** What is expected **
Report back the lines in this listing that carry the string "pricing".

::: Dataset records :::

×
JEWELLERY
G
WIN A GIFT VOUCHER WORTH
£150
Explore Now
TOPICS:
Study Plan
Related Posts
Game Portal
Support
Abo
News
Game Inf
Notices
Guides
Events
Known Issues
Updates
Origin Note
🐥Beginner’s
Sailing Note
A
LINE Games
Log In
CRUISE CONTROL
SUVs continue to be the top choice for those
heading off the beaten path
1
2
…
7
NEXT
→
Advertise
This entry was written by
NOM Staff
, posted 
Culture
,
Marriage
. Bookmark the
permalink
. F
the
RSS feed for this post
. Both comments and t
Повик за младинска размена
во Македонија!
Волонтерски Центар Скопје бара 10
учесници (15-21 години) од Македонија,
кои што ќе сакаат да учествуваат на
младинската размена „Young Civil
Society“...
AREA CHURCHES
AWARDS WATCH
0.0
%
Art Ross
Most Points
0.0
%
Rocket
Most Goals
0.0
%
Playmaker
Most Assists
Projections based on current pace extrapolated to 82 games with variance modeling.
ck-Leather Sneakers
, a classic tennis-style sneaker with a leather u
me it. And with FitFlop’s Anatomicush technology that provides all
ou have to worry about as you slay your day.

:::
::: Dataset records :::

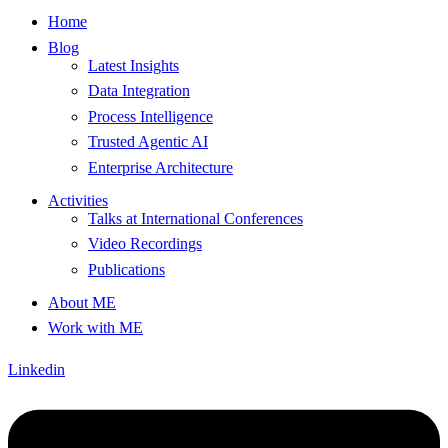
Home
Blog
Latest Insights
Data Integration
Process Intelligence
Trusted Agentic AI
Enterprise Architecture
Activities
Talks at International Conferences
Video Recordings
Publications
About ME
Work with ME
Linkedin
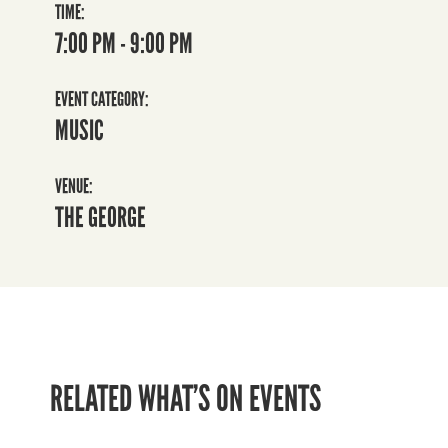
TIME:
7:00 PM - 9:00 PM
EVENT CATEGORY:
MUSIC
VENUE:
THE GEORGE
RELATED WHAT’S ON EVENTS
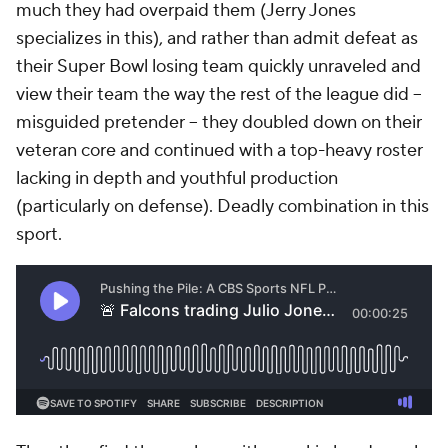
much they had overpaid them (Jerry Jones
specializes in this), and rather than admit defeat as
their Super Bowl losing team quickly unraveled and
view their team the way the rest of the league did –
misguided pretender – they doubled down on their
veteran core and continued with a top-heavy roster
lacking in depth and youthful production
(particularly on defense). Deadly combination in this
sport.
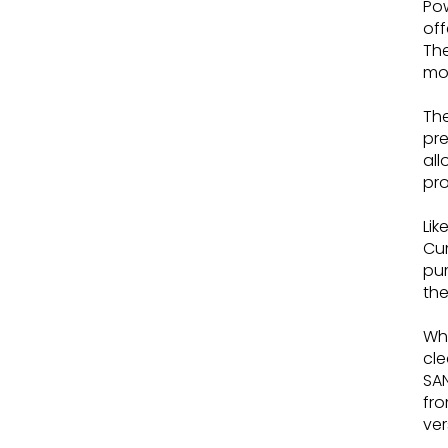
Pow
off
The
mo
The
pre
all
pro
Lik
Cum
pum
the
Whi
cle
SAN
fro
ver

:::
::: Dataset records :::

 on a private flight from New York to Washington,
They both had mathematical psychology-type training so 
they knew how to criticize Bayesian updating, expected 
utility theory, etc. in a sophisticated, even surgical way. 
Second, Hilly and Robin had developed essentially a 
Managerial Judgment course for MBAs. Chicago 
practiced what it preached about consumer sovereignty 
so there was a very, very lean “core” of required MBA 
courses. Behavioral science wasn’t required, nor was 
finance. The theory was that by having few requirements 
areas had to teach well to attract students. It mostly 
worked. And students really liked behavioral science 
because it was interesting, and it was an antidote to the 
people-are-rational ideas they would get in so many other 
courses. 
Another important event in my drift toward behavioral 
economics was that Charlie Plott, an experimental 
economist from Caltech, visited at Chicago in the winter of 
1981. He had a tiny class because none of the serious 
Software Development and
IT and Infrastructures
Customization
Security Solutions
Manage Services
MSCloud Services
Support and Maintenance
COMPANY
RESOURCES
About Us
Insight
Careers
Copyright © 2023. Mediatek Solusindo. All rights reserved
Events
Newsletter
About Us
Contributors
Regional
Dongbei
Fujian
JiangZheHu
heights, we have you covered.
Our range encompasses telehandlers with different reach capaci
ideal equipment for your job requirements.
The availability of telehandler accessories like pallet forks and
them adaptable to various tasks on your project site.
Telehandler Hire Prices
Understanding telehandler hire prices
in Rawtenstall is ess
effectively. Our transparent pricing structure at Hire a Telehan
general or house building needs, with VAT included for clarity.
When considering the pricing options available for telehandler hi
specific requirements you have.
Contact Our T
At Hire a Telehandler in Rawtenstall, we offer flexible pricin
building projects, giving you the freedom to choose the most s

:::

** Your solution **
effectively. Our transparent pricing structure at Hire a Telehan
When considering the pricing options available for telehandler hi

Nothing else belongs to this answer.